Wearring v. Belk Bros., 38 N.C. App. 375 (1978)

Oct. 17, 1978 · North Carolina Court of Appeals · No. 7726SC955
38 N.C. App. 375

DOROTHY WEARRING v. BELK BROTHERS, INC.

No. 7726SC955

(Filed 17 October 1978)

Process § 12; Rules of Civil Procedure § 4— summons directed to officer of corporation-sufficiency of service on corporation

A summons was not fatally defective because the. directory paragraph contained the name of an officer of the corporate defendant instead of the name of the corporation itself where both the caption of the summons and the accompanying complaint clearly showed that the corporation rather than the individual officer was being sued.

APPEAL by plaintiff from Snepp, Judge. Judgment entered 4 August 1977 in Superior Court, MECKLENBURG County. Heard in the Court of Appeals 25 August 1978.

On 23 February 1977, the plaintiff filed a complaint against the defendant, Belk Brothers, Inc., alleging negligence. Five days later, the summons and complaint were personally served on the executive vice-president of the defendant corporation. The caption of the summons indicated that it concerned the matter of “Dorothy Wearring, Plaintiff Against Belk Brothers, Inc., Defendant,” but it was directed to “Mr. Leroy Robinson, Exec. V. P., Belk Uptown, 115 East Trade Street, Charlotte, North Carolina.”

*376On 24 March 1977, the defendant made a special appearance in superior court and moved to dismiss the action for insufficiency of process and of its service and for lack of personal jurisdiction. While the parties were awaiting a hearing on the motion, the statute of limitation on the action ran. When the hearing was conducted on 4 August 1977, the presiding judge entered an order and judgment dismissing the action for insufficiency of process and of its service and for lack of jurisdiction over the person of the defendant. From the entry of that judgment and order, the plaintiff appealed.

Chambers, Stein, Ferguson & Becton, P. A., by Karl Adkins, for plaintiff appellant.

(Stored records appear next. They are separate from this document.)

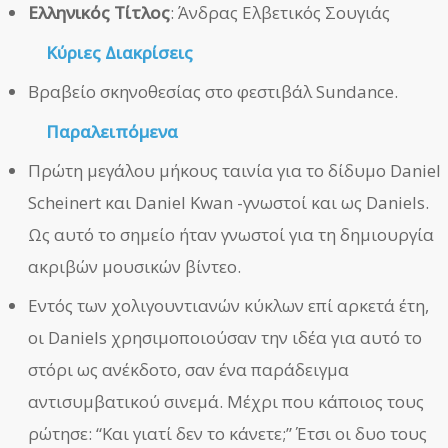
Ελληνικός Τίτλος
: Άνδρας Ελβετικός Σουγιάς
Κύριες Διακρίσεις
Βραβείο σκηνοθεσίας στο φεστιβάλ Sundance.
Παραλειπόμενα
Πρώτη μεγάλου μήκους ταινία για το δίδυμο Daniel
Scheinert και Daniel Kwan -γνωστοί και ως Daniels.
Ως αυτό το σημείο ήταν γνωστοί για τη δημιουργία
ακριβών μουσικών βίντεο.
Εντός των χολιγουντιανών κύκλων επί αρκετά έτη,
οι Daniels χρησιμοποιούσαν την ιδέα για αυτό το
στόρι ως ανέκδοτο, σαν ένα παράδειγμα
αντισυμβατικού σινεμά. Μέχρι που κάποιος τους
ρώτησε: “Και γιατί δεν το κάνετε;” Έτσι οι δυο τους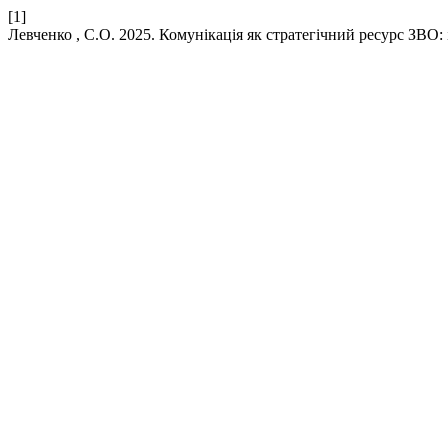
[1]
Левченко , С.О. 2025. Комунікація як стратегічний ресурс ЗВО: і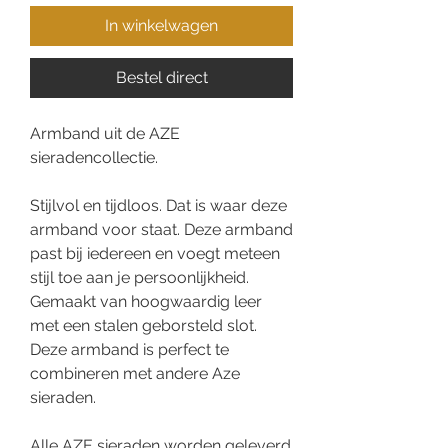
In winkelwagen
Bestel direct
Armband uit de AZE
sieradencollectie.
Stijlvol en tijdloos. Dat is waar deze
armband voor staat. Deze armband
past bij iedereen en voegt meteen
stijl toe aan je persoonlijkheid.
Gemaakt van hoogwaardig leer
met een stalen geborsteld slot.
Deze armband is perfect te
combineren met andere Aze
sieraden.
Alle AZE sieraden worden geleverd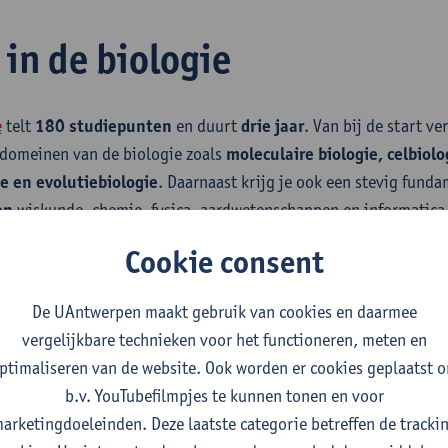
 in de biologie
e
telt
180 studiepunten
en duurt
drie jaar
. Van bij de start ve
e domeinen van de biologie zoals
moleculaire biologie, celbiolo
e en evolutiebiologie
. Daarnaast krijg je ook een stevig fund
en
wiskunde, chemie, fysica, aardwetenschappen en informatica
Cookie consent
De UAntwerpen maakt gebruik van cookies en daarmee
ledige studieprogramma van de bachelor biologie
vergelijkbare technieken voor het functioneren, meten en
ptimaliseren van de website. Ook worden er cookies geplaatst 
b.v. YouTubefilmpjes te kunnen tonen en voor
arketingdoeleinden. Deze laatste categorie betreffen de tracki
in je opleiding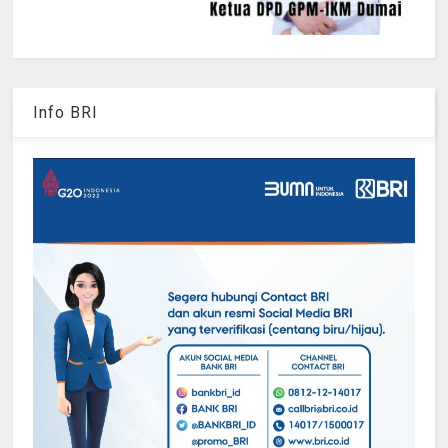
Info BRI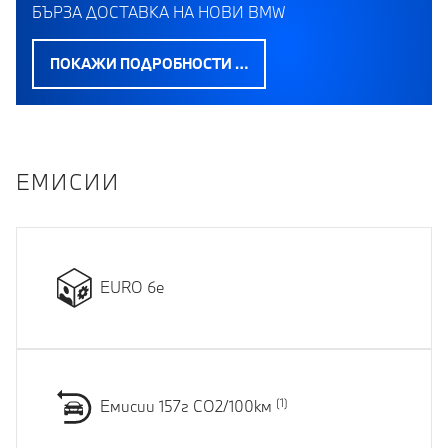
БЪРЗА ДОСТАВКА НА НОВИ BMW
ПОКАЖИ ПОДРОБНОСТИ …
EМИСИИ
EURO 6e
Емисии 157г CO2/100км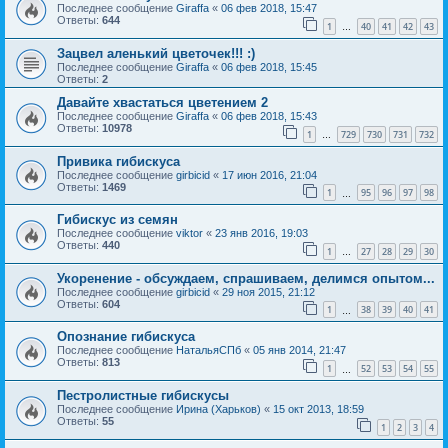
Последнее сообщение
Giraffa
«
06 фев 2018, 15:47
Ответы:
644
1
40
41
42
43
…
Зацвел аленький цветочек!!! :)
Последнее сообщение
Giraffa
«
06 фев 2018, 15:45
Ответы:
2
Давайте хвастаться цветением 2
Последнее сообщение
Giraffa
«
06 фев 2018, 15:43
Ответы:
10978
1
729
730
731
732
…
Привика гибискуса
Последнее сообщение
girbicid
«
17 июн 2016, 21:04
Ответы:
1469
1
95
96
97
98
…
Гибискус из семян
Последнее сообщение
viktor
«
23 янв 2016, 19:03
Ответы:
440
1
27
28
29
30
…
Укоренение - обсуждаем, спрашиваем, делимся опытом...
Последнее сообщение
girbicid
«
29 ноя 2015, 21:12
Ответы:
604
1
38
39
40
41
…
Опознание гибискуса
Последнее сообщение
НатальяСПб
«
05 янв 2014, 21:47
Ответы:
813
1
52
53
54
55
…
Пестролистные гибискусы
Последнее сообщение
Ирина (Харьков)
«
15 окт 2013, 18:59
Ответы:
55
1
2
3
4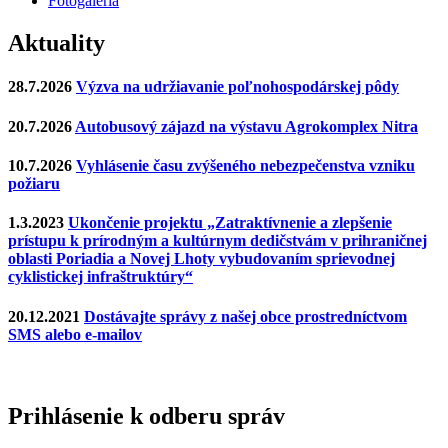
Fotogaléria
Aktuality
28.7.2026
Výzva na udržiavanie poľnohospodárskej pôdy
20.7.2026
Autobusový zájazd na výstavu Agrokomplex Nitra
10.7.2026
Vyhlásenie času zvýšeného nebezpečenstva vzniku
požiaru
1.3.2023
Ukončenie projektu „Zatraktívnenie a zlepšenie
prístupu k prírodným a kultúrnym dedičstvám v prihraničnej
oblasti Poriadia a Novej Lhoty vybudovaním sprievodnej
cyklistickej infraštruktúry“
20.12.2021
Dostávajte správy z našej obce prostredníctvom
SMS alebo e-mailov
Prihlásenie k odberu správ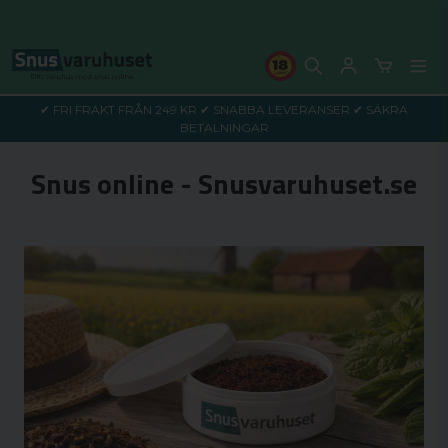
✔ FRI FRAKT FRÅN 249 KR ✔ SNABBA LEVERANSER ✔ SÄKRA
BETALNINGAR
Snus online - Snusvaruhuset.se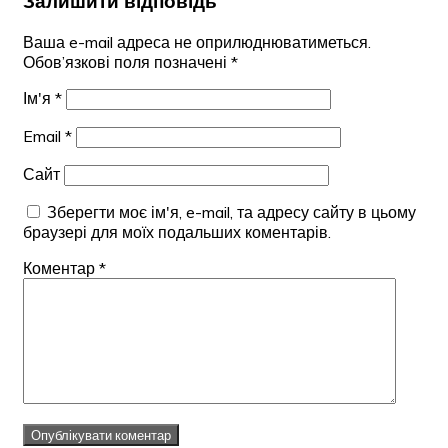
Залишити відповідь
Ваша e-mail адреса не оприлюднюватиметься.
Обов’язкові поля позначені
*
Ім'я
*
Email
*
Сайт
Зберегти моє ім'я, e-mail, та адресу сайту в цьому
браузері для моїх подальших коментарів.
Коментар
*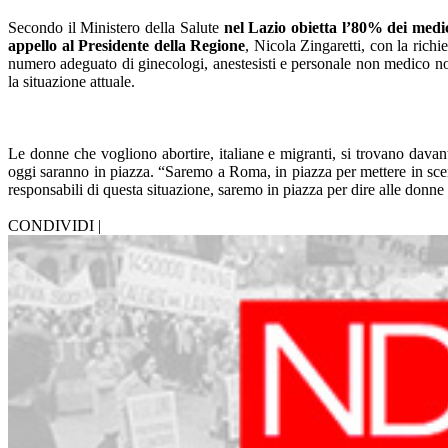
Secondo il Ministero della Salute
nel Lazio obietta l’80% dei medi
appello al Presidente della Regione
, Nicola Zingaretti, con la richi
numero adeguato di ginecologi, anestesisti e personale non medico non 
la situazione attuale.
Le donne che vogliono abortire, italiane e migranti, si trovano davan
oggi saranno in piazza. “Saremo a Roma, in piazza per mettere in scen
responsabili di questa situazione, saremo in piazza per dire alle donne che
CONDIVIDI |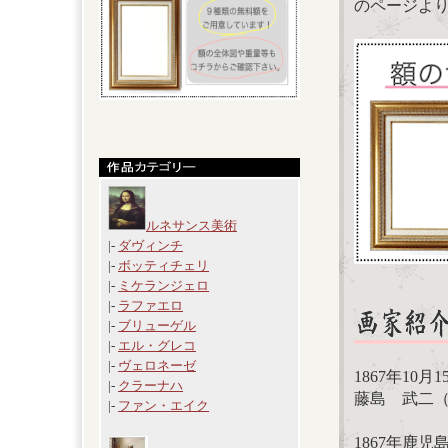
のページよ
ルネサンス美術
|-
ダヴィンチ
|-
ボッティチェリ
|-
ミケランジェロ
|-
ラファエロ
|-
ブリューゲル
|-
エル・グレコ
|-
ヴェロネーゼ
1867年10月
|-
クラーナハ
藤島 武二
|-
ファン・エイク
1867年鹿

Golding, Crews, Meekins, Gordon & Gray, by E. Fitzgerald Parnell III, for defendant appellee.

MITCHELL, Judge.

The plaintiffs sole assignment of error is directed to the trial court’s determination that there was insufficient service of process. In support of this assignment, the plaintiff argues that the summons was not fatally defective even though the directory paragraph contained the name of an officer of the defendant corporation instead of the name of the corporation itself since the caption contained the correct name of the defendant corporation.

The purpose of a summons is to give notice to a person to appear at a certain place and time to answer a complaint against him. 83 C.J.S., Summons, p. 795. Fundamental fairness requires that a summons should be of sufficient particularity so as to leave no reasonable doubt as to whom it is directed. However, this requirement does not force the courts to overlook the obvious when determining the validity of a summons.

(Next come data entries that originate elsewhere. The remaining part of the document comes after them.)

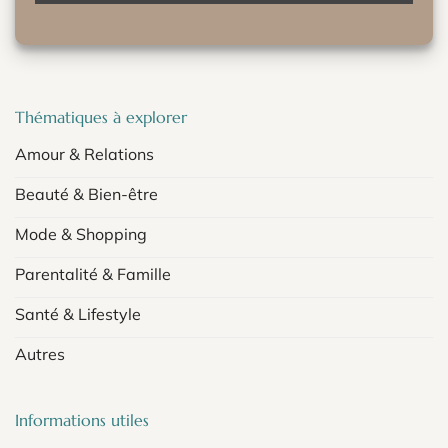
Thématiques à explorer
Amour & Relations
Beauté & Bien-être
Mode & Shopping
Parentalité & Famille
Santé & Lifestyle
Autres
Informations utiles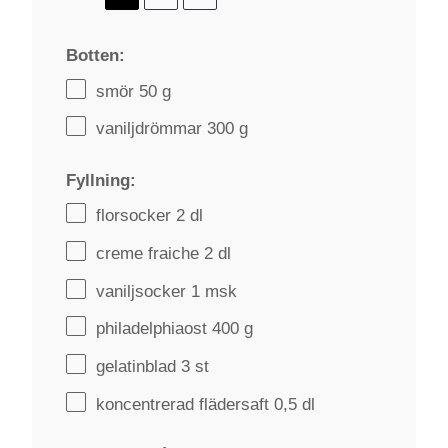
Botten:
smör 50 g
vaniljdrömmar 300 g
Fyllning:
florsocker
2
dl
creme fraiche
2
dl
vaniljsocker
1
msk
philadelphiaost
400 g
gelatinblad
3
st
koncentrerad flädersaft 0,5 dl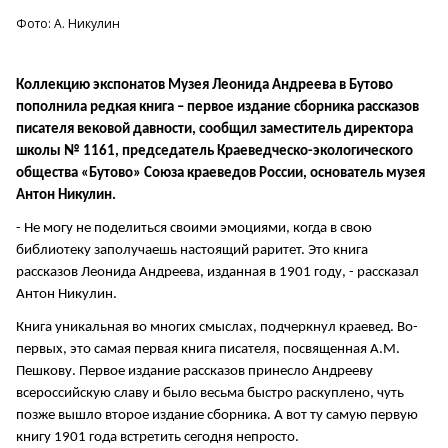
Фото: А. Никулин
Коллекцию экспонатов Музея Леонида Андреева в Бутово
пополнила редкая книга – первое издание сборника рассказов
писателя вековой давности, сообщил заместитель директора
школы № 1161, председатель Краеведческо-экологического
общества «Бутово» Союза краеведов России, основатель музея
Антон Никулин.
- Не могу не поделиться своими эмоциями, когда в свою
библиотеку заполучаешь настоящий раритет. Это книга
рассказов Леонида Андреева, изданная в 1901 году, - рассказал
Антон Никулин.
Книга уникальная во многих смыслах, подчеркнул краевед. Во-
первых, это самая первая книга писателя, посвященная А.М.
Пешкову. Первое издание рассказов принесло Андрееву
всероссийскую славу и было весьма быстро раскуплено, чуть
позже вышло второе издание сборника. А вот ту самую первую
книгу 1901 года встретить сегодня непросто.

In dealing with this problem, the Supreme Court of North Carolina recently overruled long-standing authority and indicated in Wiles v. Construction Co., 295 N.C. 81, 85, 243 S.E. 2d 756, 758 (1978), that:

when the name of the defendant is sufficiently stated in the caption of the summons and in the complaint, such that it is clear that the corporation, rather than the officer or agent *377receiving service, is the entity being sued, the summons, when properly served upon an officer, director or agent specified in N.C.R. Civ. P. 4(j)(6), is adequate to bring the corporate defendant within the trial court’s jurisdiction. (Citations omitted.)

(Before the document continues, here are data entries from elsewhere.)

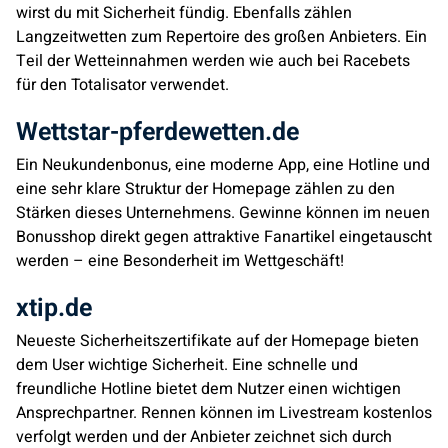
wirst du mit Sicherheit fündig. Ebenfalls zählen
Langzeitwetten zum Repertoire des großen Anbieters. Ein
Teil der Wetteinnahmen werden wie auch bei Racebets
für den Totalisator verwendet.
Wettstar-pferdewetten.de
Ein Neukundenbonus, eine moderne App, eine Hotline und
eine sehr klare Struktur der Homepage zählen zu den
Stärken dieses Unternehmens. Gewinne können im neuen
Bonusshop direkt gegen attraktive Fanartikel eingetauscht
werden – eine Besonderheit im Wettgeschäft!
xtip.de
Neueste Sicherheitszertifikate auf der Homepage bieten
dem User wichtige Sicherheit. Eine schnelle und
freundliche Hotline bietet dem Nutzer einen wichtigen
Ansprechpartner. Rennen können im Livestream kostenlos
verfolgt werden und der Anbieter zeichnet sich durch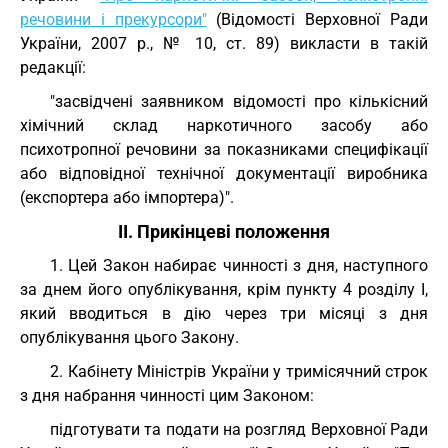
речовини і прекурсори"
(Відомості Верховної Ради
України, 2007 р., № 10, ст. 89) викласти в такій
редакції:
"засвідчені заявником відомості про кількісний
хімічний склад наркотичного засобу або
психотропної речовини за показниками специфікації
або відповідної технічної документації виробника
(експортера або імпортера)".
II. Прикінцеві положення
1. Цей Закон набирає чинності з дня, наступного
за днем його опублікування, крім пункту 4 розділу I,
який вводиться в дію через три місяці з дня
опублікування цього Закону.
2. Кабінету Міністрів України у тримісячний строк
з дня набрання чинності цим Законом:
підготувати та подати на розгляд Верховної Ради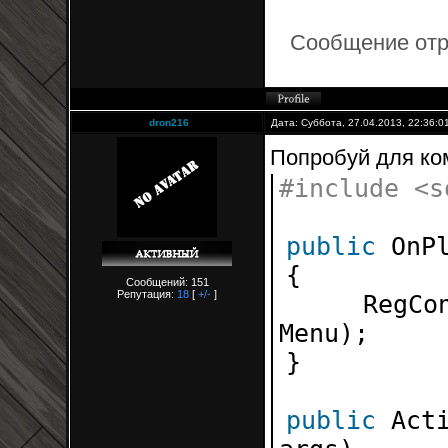
Сообщение от
dron216
Дата: Суббота, 27.04.2013, 22:36:
Попробуй для ком
#includ
public
On
{
Сообщений: 151
Репутация:
18
[
+/-
]
RegCo
Menu
}
public
Act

In the case sub judice, the caption of the summons clearly indicated that the corporation was being sued. In addition, the complaint, which must accompany a summons pursuant to G.S. 1A-1, Rule 4(d), showed that the corporation rather than an individual was being sued. Therefore, there was no insufficiency in the service of process and the court had jurisdiction over the defendant. Wiles v. Construction Co., 295 N.C. 81, 243 S.E. 2d 756 (1978); Public Relations, Inc. v. Enterprises, Inc., 36 N.C. App. 673, 245 S.E. 2d 782 (1978).

For this reason, the decision of the trial court is reversed and the cause remanded for further proceedings not inconsistent with this opinion.

Reversed and remanded.

Judges VAUGHN and MARTIN (Robert M.) concur.